- [WORK REQUIRED]
A verbatim printing of the entries that follow is needed; pictures must not appear in it.

Dataset entries
>>>

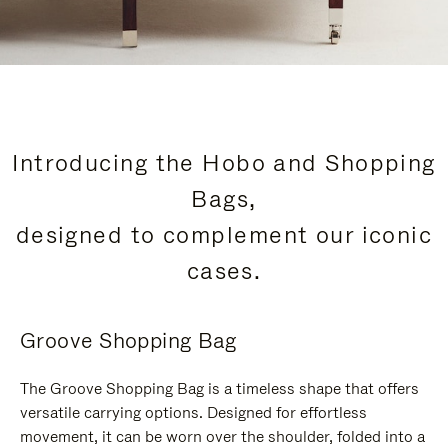
Introducing the Hobo and Shopping
Bags,
designed to complement our iconic
cases.
Groove Shopping Bag
The Groove Shopping Bag is a timeless shape that offers
versatile carrying options. Designed for effortless
movement, it can be worn over the shoulder, folded into a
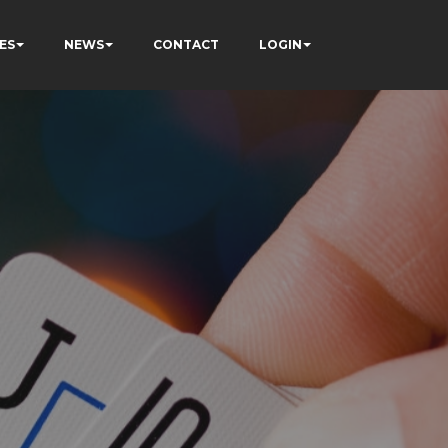
ES
NEWS
CONTACT
LOGIN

<<<

- [WRITTEN RESPONSE]
Introducing the Hobo and Shopping
Bags,
designed to complement our iconic
cases.
Groove Shopping Bag
The Groove Shopping Bag is a timeless shape that offers
versatile carrying options. Designed for effortless
movement, it can be worn over the shoulder, folded into a
ES
NEWS
CONTACT
LOGIN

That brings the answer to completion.